BUZZ Blog: Did AFSCME buy a city council vote last night?
Peter Passi and Brandon Stahl cover issues related to the city of Duluth. Follow BUZZ on Twitter.
The number 6-3
Let's say you're a city councilor, and you have to appoint someone to fill an opening to the civil service board. What is the civil service board, you ask? Basically it's the group that goes over city job descriptions with a fine-tooth comb to examine qualifications and salary before a job is posted, making sure the city is participating in open and competitive job searches. It's basically the committee that oversees human resources for the city, and it's honestly insanely boring, non-compensated, volunteer-work stuff, and it's almost a wonder anyone would volunteer to serve on the board.
And yet the city council did get four applications for the board, but let's focus on two. Candidate A provides a resume that includes being the Chief Human Resource Officer for Lake Superior College, a former vice president for a Two Harbors-based benefits administration firm, a master's in industrial relations from Carlton College and training as a certified mediator from Hamline University Law School. Let's bow down and kiss Candidate A's feet and thank the stars that she wants to volunteer to serve the city.
But wait! Candidate B provides a one paragraph description of experience that includes having "served on several committees throughout the years under several St. Louis County administrators, attempting to streamline the civil service system." Oh, and the candidate is also a political organizer for AFSCME.
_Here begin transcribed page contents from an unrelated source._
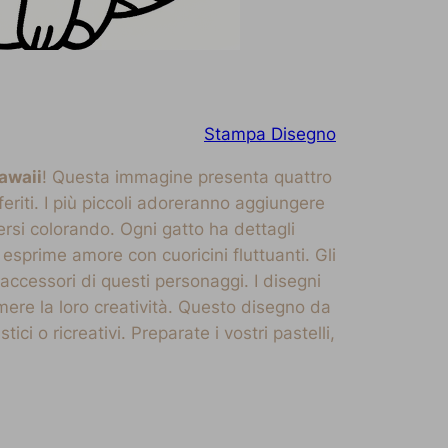
Stampa Disegno
awaii
! Questa immagine presenta quattro
eriti. I più piccoli adoreranno aggiungere
ersi colorando. Ogni gatto ha dettagli
 esprime amore con cuoricini fluttuanti. Gli
 accessori di questi personaggi. I disegni
mere la loro creatività. Questo disegno da
ci o ricreativi. Preparate i vostri pastelli,
!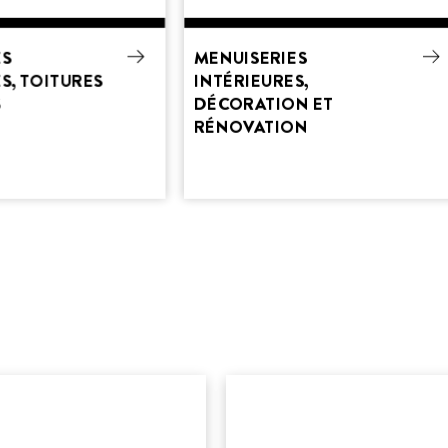
ES
MENUISERIES
S, TOITURES
INTÉRIEURES,
S
DÉCORATION ET
RÉNOVATION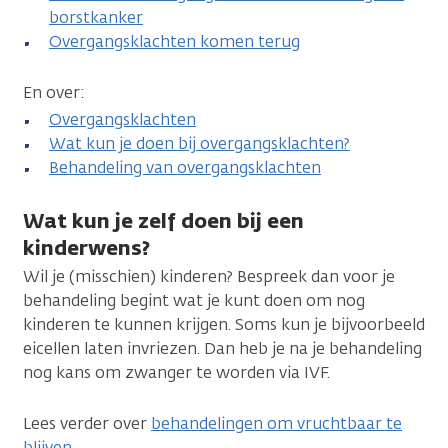
borstkanker
Overgangsklachten komen terug
En over:
Overgangsklachten
Wat kun je doen bij overgangsklachten?
Behandeling van overgangsklachten
Wat kun je zelf doen bij een
kinderwens?
Wil je (misschien) kinderen? Bespreek dan voor je
behandeling begint wat je kunt doen om nog
kinderen te kunnen krijgen. Soms kun je bijvoorbeeld
eicellen laten invriezen. Dan heb je na je behandeling
nog kans om zwanger te worden via IVF.
Lees verder over
behandelingen om vruchtbaar te
blijven
.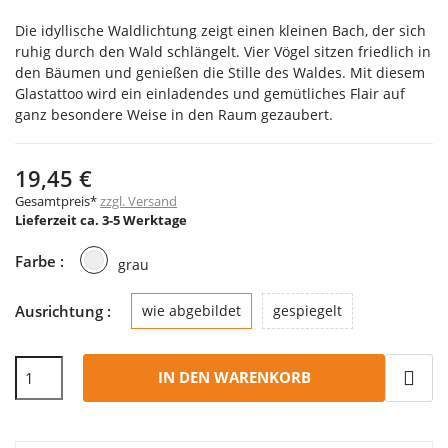
Die idyllische Waldlichtung zeigt einen kleinen Bach, der sich
ruhig durch den Wald schlängelt. Vier Vögel sitzen friedlich in
den Bäumen und genießen die Stille des Waldes.
Mit diesem
Glastattoo wird ein einladendes und gemütliches Flair auf
ganz besondere Weise in den Raum gezaubert.
19,45 €
Gesamtpreis*
zzgl. Versand
Lieferzeit ca. 3-5 Werktage
grau
Farbe :
grau
Ausrichtung :
wie abgebildet
gespiegelt
IN DEN WARENKORB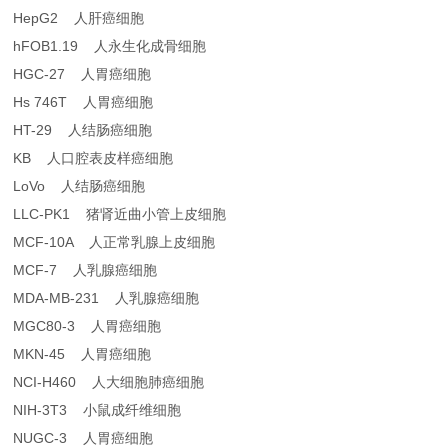
HepG2 人肝癌细胞
hFOB1.19 人永生化成骨细胞
HGC-27 人胃癌细胞
Hs 746T 人胃癌细胞
HT-29 人结肠癌细胞
KB 人口腔表皮样癌细胞
LoVo 人结肠癌细胞
LLC-PK1 猪肾近曲小管上皮细胞
MCF-10A 人正常乳腺上皮细胞
MCF-7 人乳腺癌细胞
MDA-MB-231 人乳腺癌细胞
MGC80-3 人胃癌细胞
MKN-45 人胃癌细胞
NCI-H460 人大细胞肺癌细胞
NIH-3T3 小鼠成纤维细胞
NUGC-3 人胃癌细胞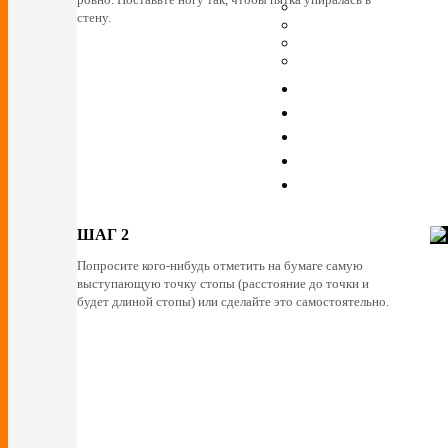
стену.
ШАГ 2
Попросите кого-нибудь отметить на бумаге самую
выступающую точку стопы (расстояние до точки и
будет длиной стопы) или сделайте это самостоятельно.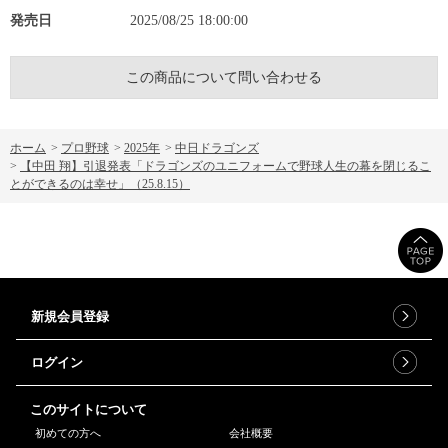
発売日
2025/08/25 18:00:00
この商品について問い合わせる
ホーム
>
プロ野球
>
2025年
>
中日ドラゴンズ
>
【中田 翔】引退発表「ドラゴンズのユニフォームで野球人生の幕を閉じるこ
とができるのは幸せ」（25.8.15）
新規会員登録
ログイン
このサイトについて
初めての方へ
会社概要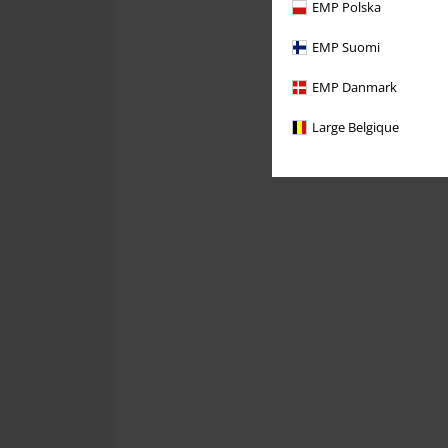
EMP Polska
EMP Suomi
EMP Danmark
Large Belgique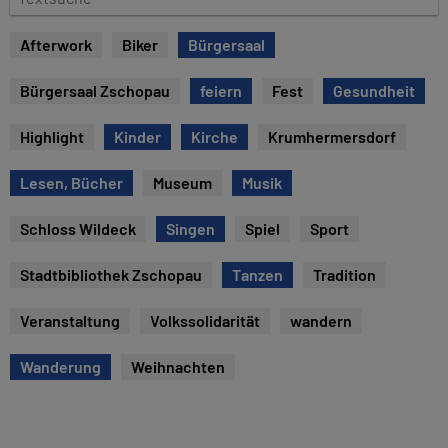
u
e
m
x
Afterwork
Biker
Bürgersaal
t
s
Bürgersaal Zschopau
feiern
Fest
Gesundheit
u
c
Highlight
Kinder
Kirche
Krumhermersdorf
h
e
Lesen, Bücher
Museum
Musik
Schloss Wildeck
Singen
Spiel
Sport
Stadtbibliothek Zschopau
Tanzen
Tradition
Veranstaltung
Volkssolidarität
wandern
Wanderung
Weihnachten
That's all well and good, but the qualifications seem to indicate that you're going with candidate A, right, who seems to know human resources well enough to teach it (which she does -- at St. Scholastica).
Well, no. The council voted to appoint Candidate B, Marsh Stenerson, to the civil service board last night, leading councilors Todd Fedora and Jay Fosle to charge, though they didn't say this directly, that the council vote was bought by union dollars. All six councilors who voted for Stenerson, noted Fosle, have received campaign contributions from AFSCME. What he didn't say: all six councilors have been given the maximum campaign contribution ($300) from AFSCME, while Stenerson has personally contributed to each councilor's campaigns. He's also worked on councilor Kerry Gauthier's campaign.
"This doesn't exactly smell right to me," Fedora said at the meeting.
Tuesday morning, he called the vote pre-ordained.
"Absolutely, no doubt, 100 percent in my mind," he said.
Why does this matter -- it's just the civil service board, right? Yes, but remember we're talking about a board that oversees job descriptions for what are often AFSCME-represented positions. Stenerson can have a big influence on this board (though just about anything they change has to be approved by the council).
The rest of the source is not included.